The next morning, though, the swelling and discomfort had intensified and black bubbles rose on his hand and arm. “I had like little blisters starting to form on my hand and you could watch like sweat beads coming up on the side of my hand, and then they just turned black,” Walton told ABC Tampa Bay. “When you look down and you can see your own tendons, back of your hand and your bone going up your arm, that makes it real.”

Walton was quickly transferred to the burn unit, where infectious disease doctors could treat him. Specialists diagnosed him with necrotizing fasciitis, which is an incredibly rare, flesh-eating bacteria. Doctors told Walton he was lucky to be alive as they took him into surgery. “They said in a few hours, this would have gone up my arm into my chest and I wouldn’t have been there,” Walton told Fox News.

Still, it was unclear if Walton would make it out of the ordeal unscathed. At one point while operators were working to remove infected tissue, they considered amputating his entire limb. Surgeons feared that the bacteria was advancing too fast, but were able to stop the spread of the disease and replace infected sites with grafted skin.

“When I woke up, you talk about relief, is when you look over and see your thumb still sitting there,” Walton told Bay News 9.

Now Walton is recovering at his Ozona home after a two-week stint in the hospital. He’s working to regain functionality of his arm and will be on an IV for the next month. According to his GoFundMe, which has raised over $22,000, doctors are waiting on test culture results to get more intel on the bacteria. It’s feared that the infection may have been caused by a salt water strain of fish tuberculosis, which would make Walton’s case all the more rare and difficult to treat.

Walton’s story follows another one like it, where an Ohio man vacationing in Florida went through a similar experience just a month prior. Barry Briggs, who spent some time on a boat while on his trip, thought a sunburn was causing the swelling in his leg. On his flight home, though, the swelling increased to concerning levels. When he landed, he went to a local hospital where doctors spent the next 11 days working to avoid amputation.

“It was going one inch an hour up my leg,” Briggs told CNN. “I’m incredibly fortunate to have all my toes, to have my foot, to be alive.”

According to the Center for Disease Control, necrotizing fasciitis is diagnosed in 700-1200 people per year in the US. It’s rarely contagious, but is often contracted through small wounds like burns, insect bites, cuts and scrapes. The organization says it’s more likely to happen to those who spend time in hot tubs, swimming pools and natural bodies of water. Symptoms “can be confusing” and often include red or swollen skin, pain, fever, pus and dizziness. Even with treatment, necrotizing fasciitis is fatal for one in three people who develop it.

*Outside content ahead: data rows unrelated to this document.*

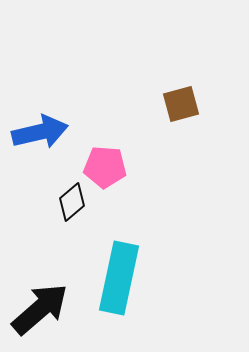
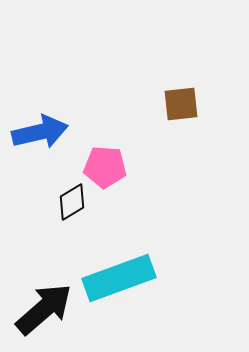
brown square: rotated 9 degrees clockwise
black diamond: rotated 9 degrees clockwise
cyan rectangle: rotated 58 degrees clockwise
black arrow: moved 4 px right
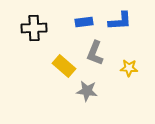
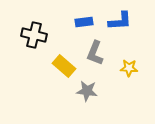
black cross: moved 7 px down; rotated 15 degrees clockwise
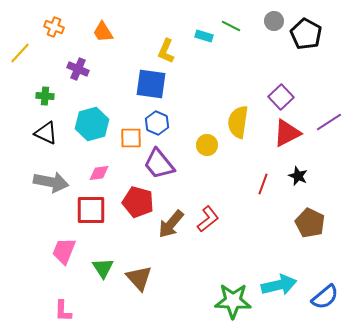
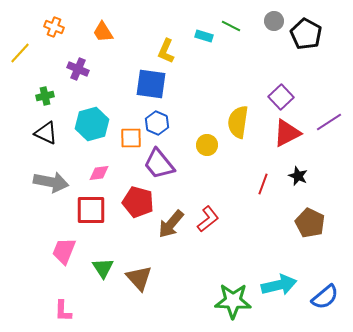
green cross: rotated 18 degrees counterclockwise
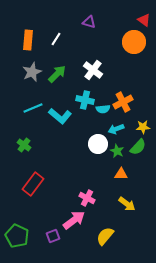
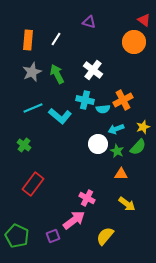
green arrow: rotated 72 degrees counterclockwise
orange cross: moved 2 px up
yellow star: rotated 16 degrees counterclockwise
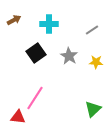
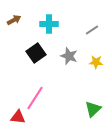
gray star: rotated 12 degrees counterclockwise
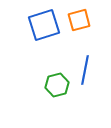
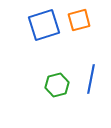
blue line: moved 6 px right, 9 px down
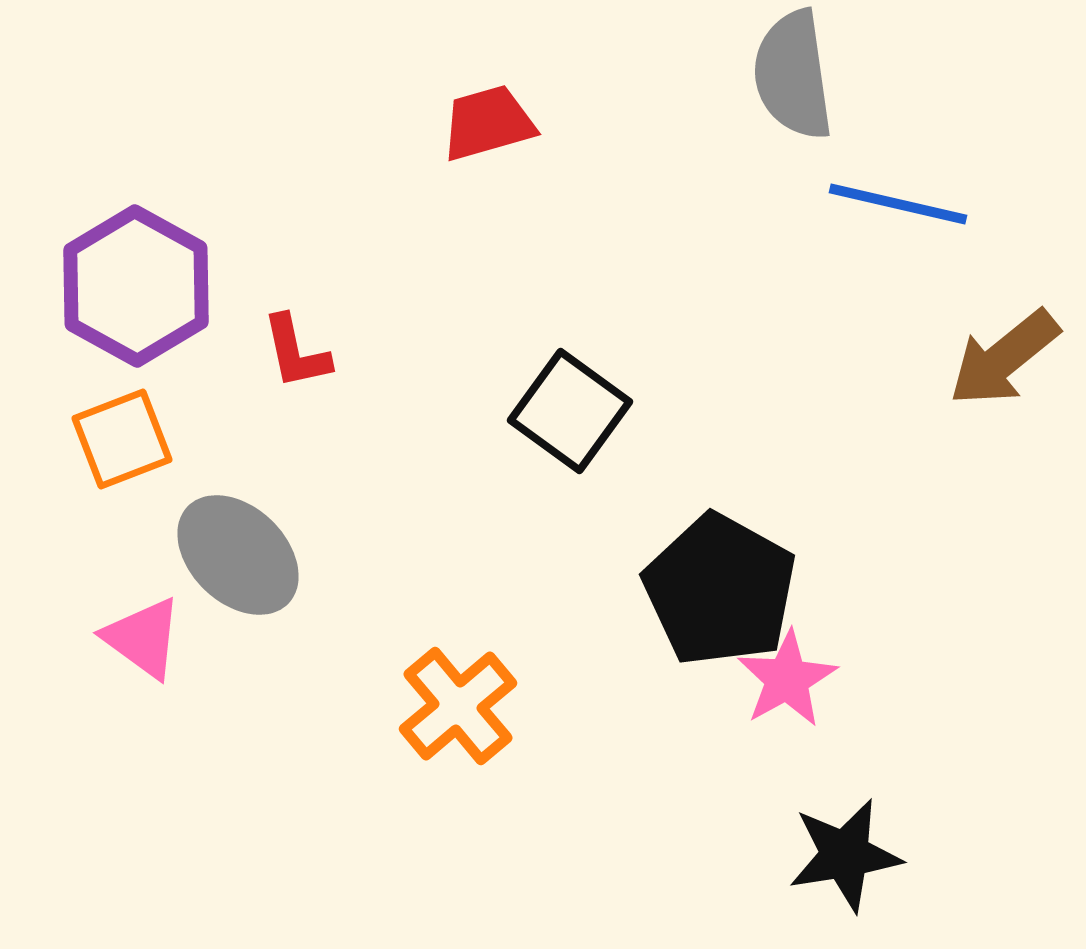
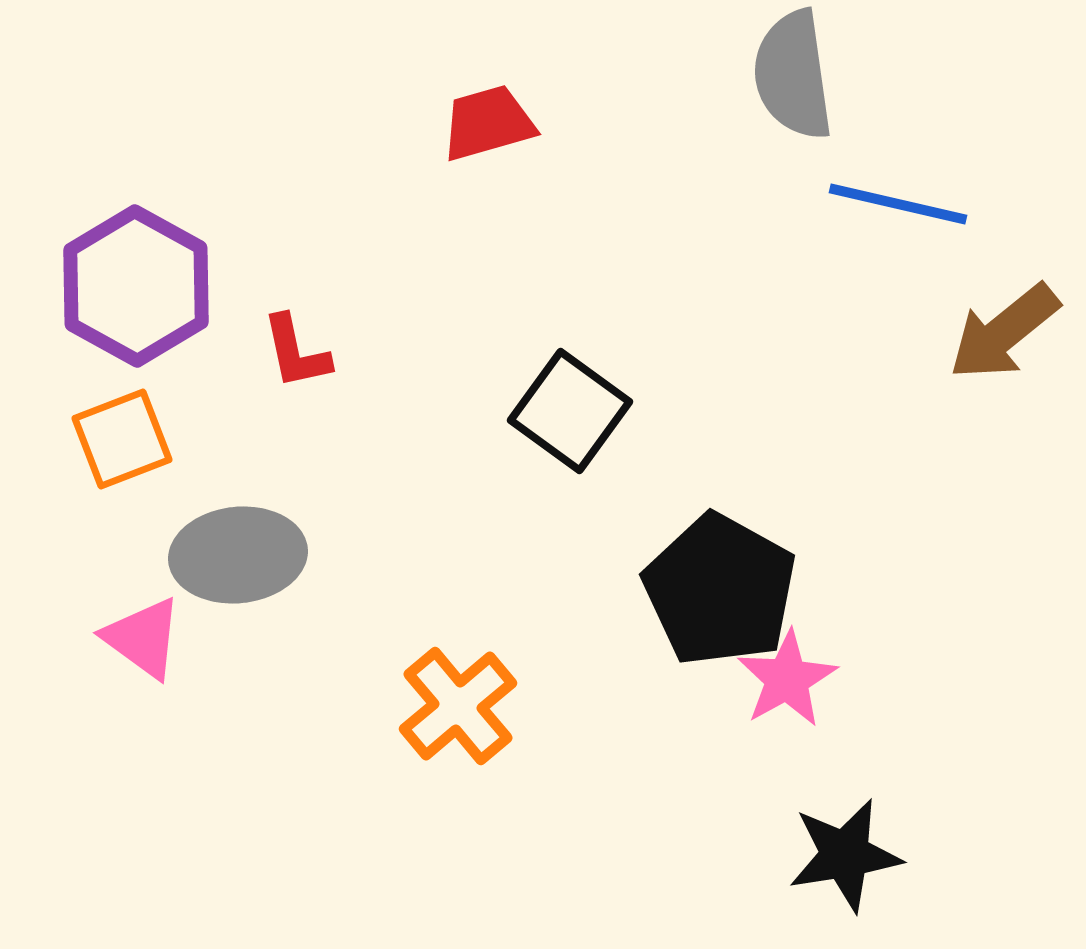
brown arrow: moved 26 px up
gray ellipse: rotated 50 degrees counterclockwise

The experience has been humbling and insightful for Walton. He said the scars on his arm will be a good reminder to take precautions while fishing, like always wearing gloves and washing out any cuts with soap. It surely won’t stop him from getting back on the boat, though.

“He is optimistic and looking forward to fishing again,” Eric McLendon, a friend of Walton’s, told Newsweek. “He has been fishing his whole life here and fishes as often as possible. He would fish every day if time would allow.”

Feature image via GoFundMe.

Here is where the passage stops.